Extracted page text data
- - - - -
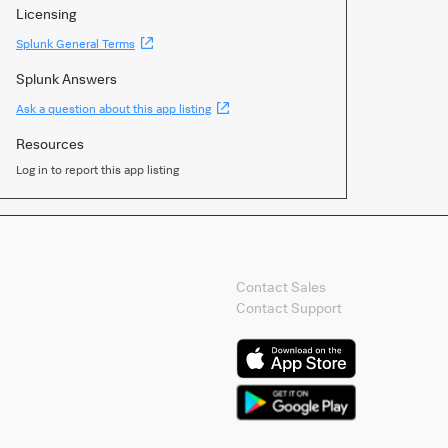
Licensing
(Opens
Splunk General Terms
new
window)
Splunk Answers
(Opens
Ask a question about this app listing
new
window)
Resources
Log in to report this app listing
Contact Splunk
Contact Sales
Contact Support
Splunk Mobile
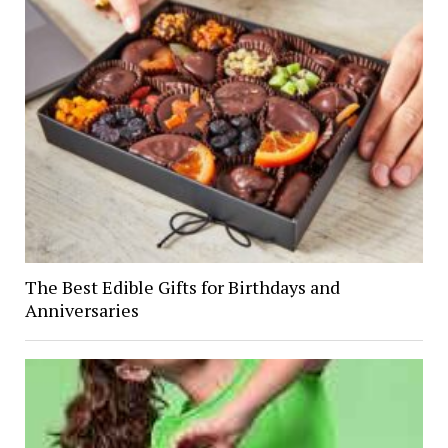
The Best Edible Gifts for Birthdays and
Anniversaries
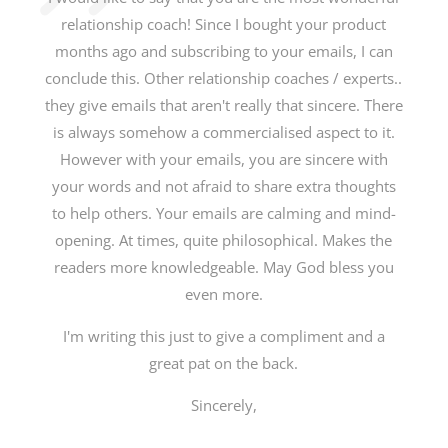
relationship coach! Since I bought your product
months ago and subscribing to your emails, I can
conclude this. Other relationship coaches / experts..
they give emails that aren't really that sincere. There
is always somehow a commercialised aspect to it.
However with your emails, you are sincere with
your words and not afraid to share extra thoughts
to help others. Your emails are calming and mind-
opening. At times, quite philosophical. Makes the
readers more knowledgeable. May God bless you
even more.
I'm writing this just to give a compliment and a
great pat on the back.
Sincerely,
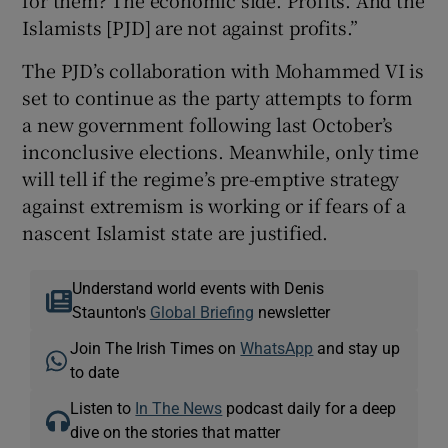
Islamists [PJD] are not against profits.”
The PJD’s collaboration with Mohammed VI is
set to continue as the party attempts to form
a new government following last October’s
inconclusive elections. Meanwhile, only time
will tell if the regime’s pre-emptive strategy
against extremism is working or if fears of a
nascent Islamist state are justified.
Understand world events with Denis
Staunton's
Global Briefing
newsletter
Join The Irish Times on
WhatsApp
and stay up
to date
Listen to
In The News
podcast daily for a deep
dive on the stories that matter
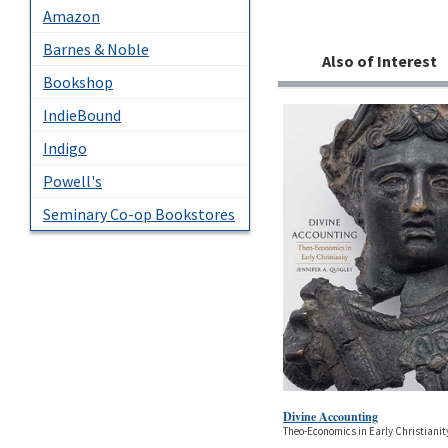
Amazon
Barnes & Noble
Also of Interest
Bookshop
IndieBound
Indigo
Powell's
Seminary Co-op Bookstores
Divine Accounting
Theo-Economics in Early Christianit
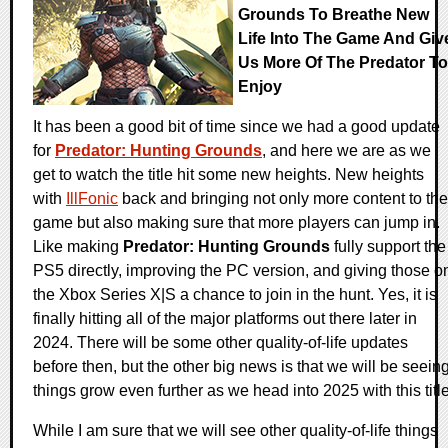
Grounds To Breathe New
Life Into The Game And Giv
Us More Of The Predator To
Enjoy
It has been a good bit of time since we had a good update
for
Predator: Hunting Grounds
, and here we are as we
get to watch the title hit some new heights. New heights
with
IllFonic
back and bringing not only more content to the
game but also making sure that more players can jump in.
Like making
Predator: Hunting Grounds
fully support the
PS5 directly, improving the PC version, and giving those o
the Xbox Series X|S a chance to join in the hunt. Yes, it is
finally hitting all of the major platforms out there later in
2024. There will be some other quality-of-life updates
before then, but the other big news is that we will be seein
things grow even further as we head into 2025 with this title
While I am sure that we will see other quality-of-life things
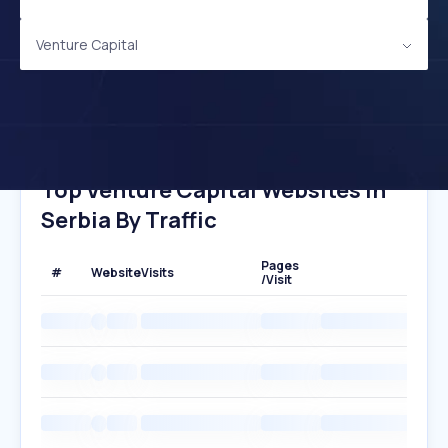
Venture Capital
Top Venture Capital Websites In
Serbia By Traffic
Pages
#
Website
Visits
/Visit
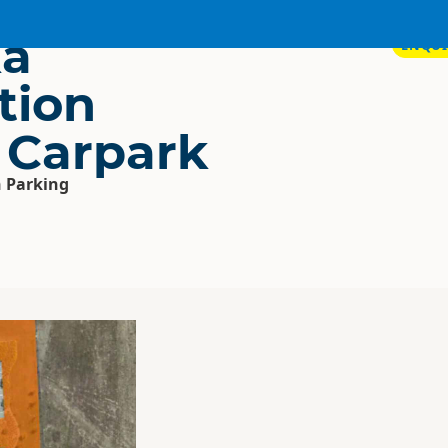
a
ENQUI
tion
 Carpark
 Parking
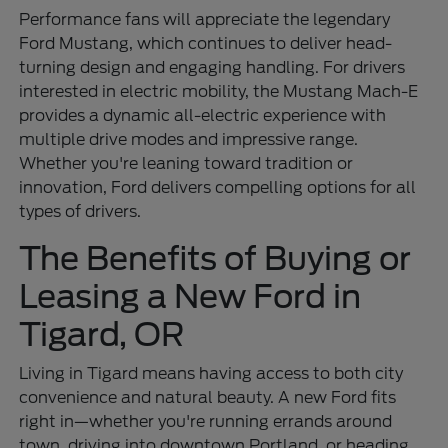
Performance fans will appreciate the legendary
Ford Mustang, which continues to deliver head-
turning design and engaging handling. For drivers
interested in electric mobility, the Mustang Mach-E
provides a dynamic all-electric experience with
multiple drive modes and impressive range.
Whether you're leaning toward tradition or
innovation, Ford delivers compelling options for all
types of drivers.
The Benefits of Buying or
Leasing a New Ford in
Tigard, OR
Living in Tigard means having access to both city
convenience and natural beauty. A new Ford fits
right in—whether you're running errands around
town, driving into downtown Portland, or heading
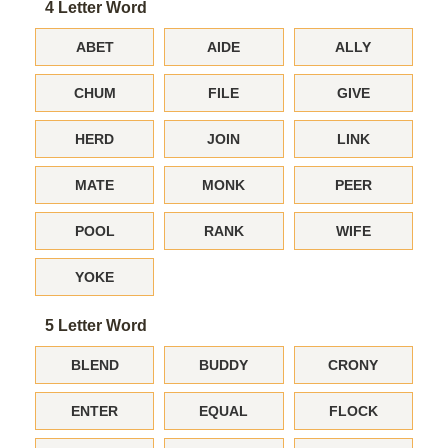
4 Letter Word
ABET
AIDE
ALLY
CHUM
FILE
GIVE
HERD
JOIN
LINK
MATE
MONK
PEER
POOL
RANK
WIFE
YOKE
5 Letter Word
BLEND
BUDDY
CRONY
ENTER
EQUAL
FLOCK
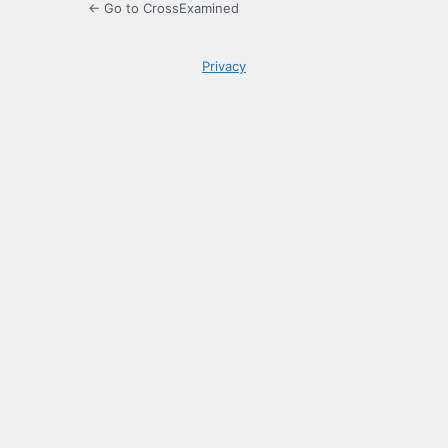
← Go to CrossExamined
Privacy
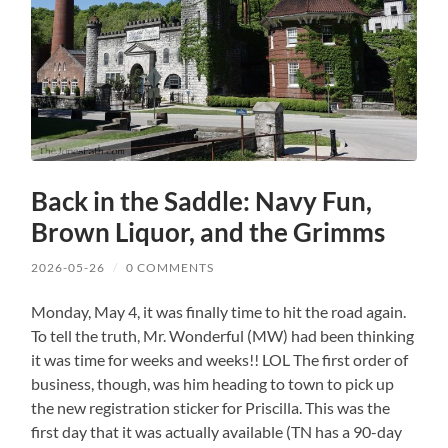
Back in the Saddle: Navy Fun,
Brown Liquor, and the Grimms
2026-05-26
/
0 COMMENTS
Monday, May 4, it was finally time to hit the road again.
To tell the truth, Mr. Wonderful (MW) had been thinking
it was time for weeks and weeks!! LOL The first order of
business, though, was him heading to town to pick up
the new registration sticker for Priscilla. This was the
first day that it was actually available (TN has a 90-day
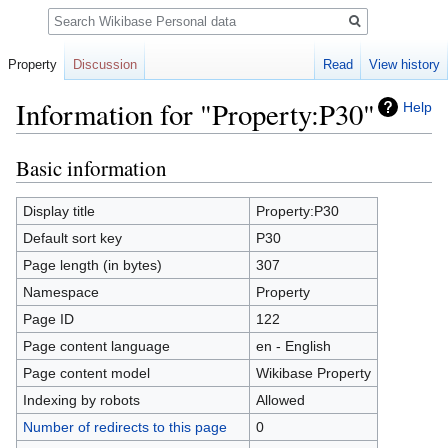
Search
Property
Discussion
Read
View history
Information for "Property:P30"
Help
Basic information
Jump
Jump
to
to
navigation
search
Display title
Property:P30
Default sort key
P30
Page length (in bytes)
307
Namespace
Property
Page ID
122
Page content language
en - English
Page content model
Wikibase Property
Indexing by robots
Allowed
Number of redirects to this page
0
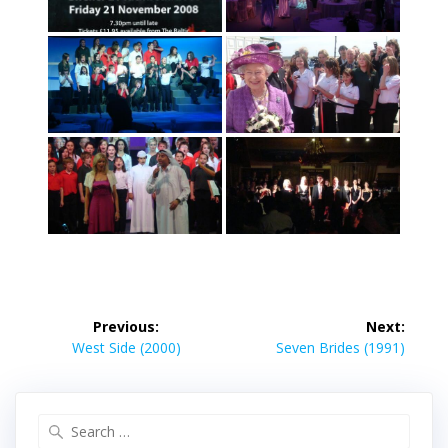
Post
Previous:
Next:
navigation
Previous
Next
West Side (2000)
Seven Brides (1991)
post:
post:
Search
for:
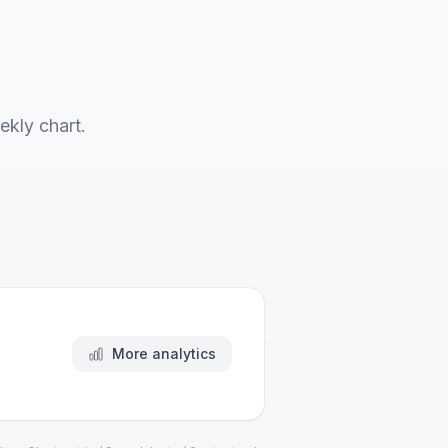
ekly chart.
More analytics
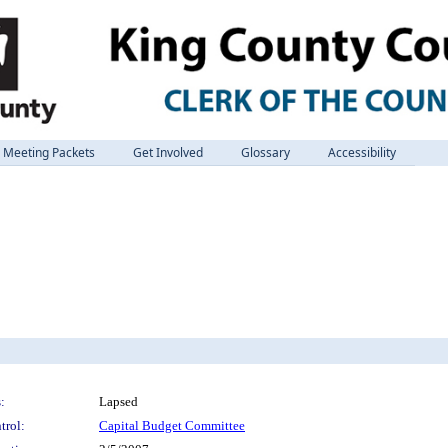
Meeting Packets
Get Involved
Glossary
Accessibility
:
Lapsed
trol:
Capital Budget Committee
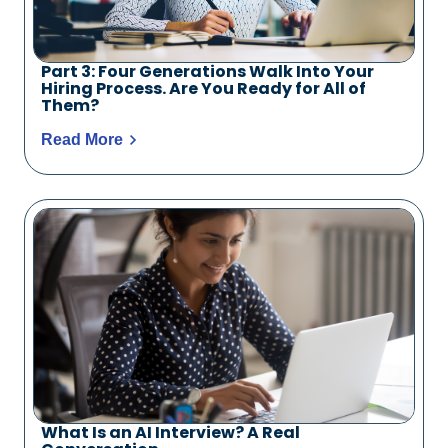
Part 3: Four Generations Walk Into Your
Hiring Process. Are You Ready for All of
Them?
Read More
What Is an AI Interview? A Real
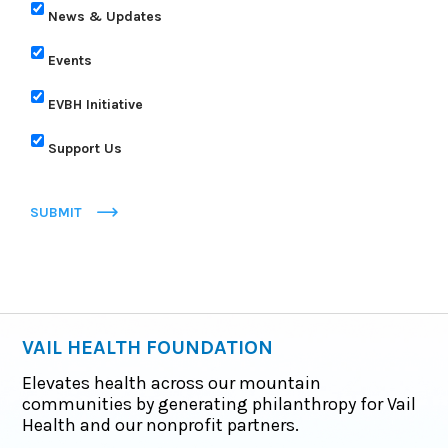
News & Updates
Events
EVBH Initiative
Support Us
SUBMIT
VAIL HEALTH FOUNDATION
Elevates health across our mountain
communities by generating philanthropy for Vail
Health and our nonprofit partners.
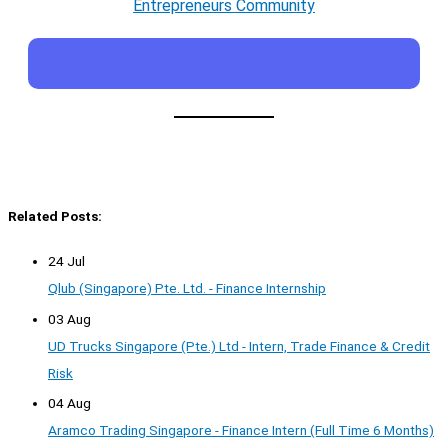
Entrepreneurs Community
Related Posts:
24 Jul
Qlub (Singapore) Pte. Ltd. - Finance Internship
03 Aug
UD Trucks Singapore (Pte.) Ltd - Intern, Trade Finance & Credit
Risk
04 Aug
Aramco Trading Singapore - Finance Intern (Full Time 6 Months)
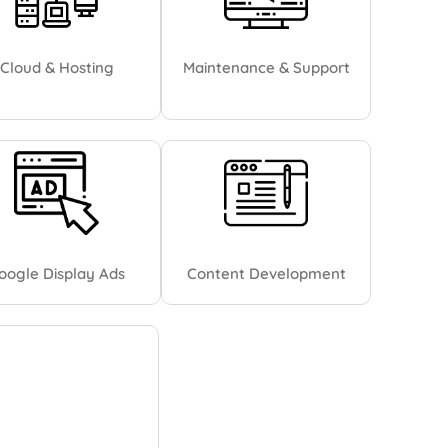
Cloud & Hosting
Maintenance & Support
oogle Display Ads
Content Development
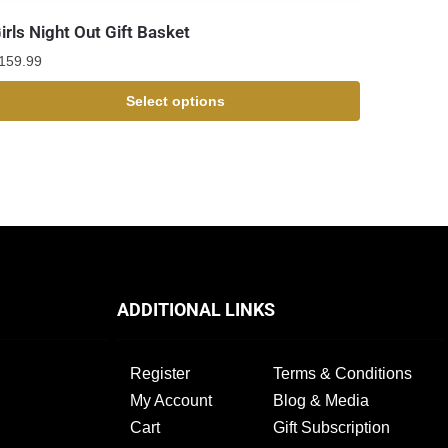
irls Night Out Gift Basket
159.99
Select options
ADDITIONAL LINKS
Register
Terms & Conditions
My Account
Blog & Media
Cart
Gift Subscription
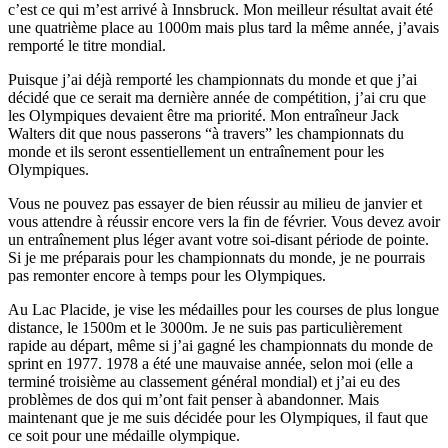
c’est ce qui m’est arrivé à Innsbruck. Mon meilleur résultat avait été
une quatrième place au 1000m mais plus tard la même année, j’avais
remporté le titre mondial.
Puisque j’ai déjà remporté les championnats du monde et que j’ai
décidé que ce serait ma dernière année de compétition, j’ai cru que
les Olympiques devaient être ma priorité. Mon entraîneur Jack
Walters dit que nous passerons “à travers” les championnats du
monde et ils seront essentiellement un entraînement pour les
Olympiques.
Vous ne pouvez pas essayer de bien réussir au milieu de janvier et
vous attendre à réussir encore vers la fin de février. Vous devez avoir
un entraînement plus léger avant votre soi-disant période de pointe.
Si je me préparais pour les championnats du monde, je ne pourrais
pas remonter encore à temps pour les Olympiques.
Au Lac Placide, je vise les médailles pour les courses de plus longue
distance, le 1500m et le 3000m. Je ne suis pas particulièrement
rapide au départ, même si j’ai gagné les championnats du monde de
sprint en 1977. 1978 a été une mauvaise année, selon moi (elle a
terminé troisième au classement général mondial) et j’ai eu des
problèmes de dos qui m’ont fait penser à abandonner. Mais
maintenant que je me suis décidée pour les Olympiques, il faut que
ce soit pour une médaille olympique.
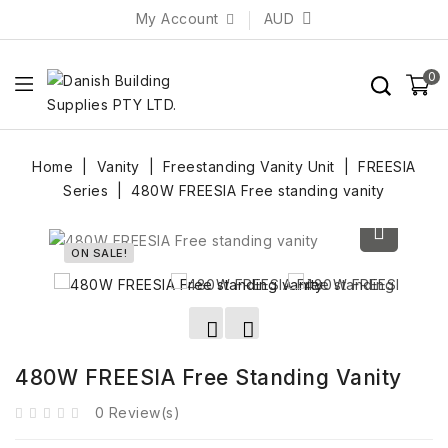
My Account
AUD
0
Home
Vanity
Freestanding Vanity Unit
FREESIA
Series
480W FREESIA Free standing vanity
ON SALE!
480W FREESIA Free Standing Vanity
0 Review(s)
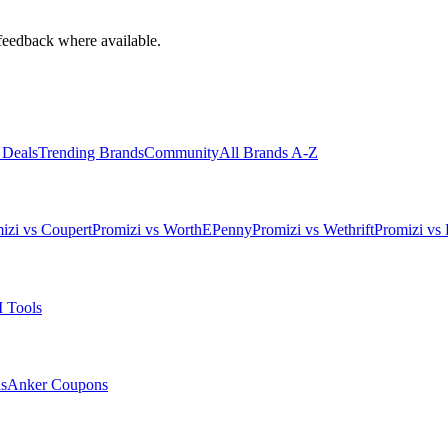
feedback where available.
 Deals
Trending Brands
Community
All Brands A-Z
izi vs Coupert
Promizi vs WorthEPenny
Promizi vs Wethrift
Promizi vs 
 Tools
s
Anker
Coupons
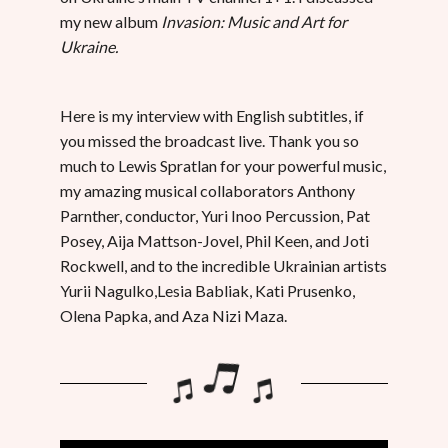
my new album
Invasion: Music and Art for
Ukraine.
Here is my interview with English subtitles, if
you missed the broadcast live. Thank you so
much to Lewis Spratlan for your powerful music,
my amazing musical collaborators Anthony
Parnther, conductor, Yuri Inoo Percussion, Pat
Posey, Aija Mattson-Jovel, Phil Keen, and Joti
Rockwell, and to the incredible Ukrainian artists
Yurii Nagulko,Lesia Babliak, Kati Prusenko,
Olena Papka, and Aza Nizi Maza.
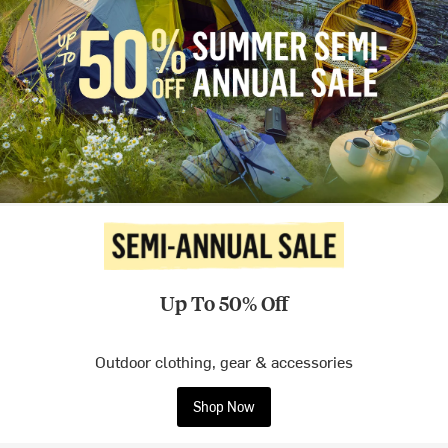
Up To 50% Off
Outdoor clothing, gear & accessories
Shop Now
- - - - -
> TASK DETAILS
Return, exactly as they stand, the lines above from the one with "Divine Accounting" to the one with "the Xbox Series", omitting any pictures among them.

> ANSWER TO THE PROBLEM
Divine Accounting
Theo-Economics in Early Christianit
Grounds To Breathe New
Life Into The Game And Giv
Us More Of The Predator To
Enjoy
It has been a good bit of time since we had a good update
for
Predator: Hunting Grounds
, and here we are as we
get to watch the title hit some new heights. New heights
with
IllFonic
back and bringing not only more content to the
game but also making sure that more players can jump in.
Like making
Predator: Hunting Grounds
fully support the
PS5 directly, improving the PC version, and giving those o
the Xbox Series X|S a chance to join in the hunt. Yes, it is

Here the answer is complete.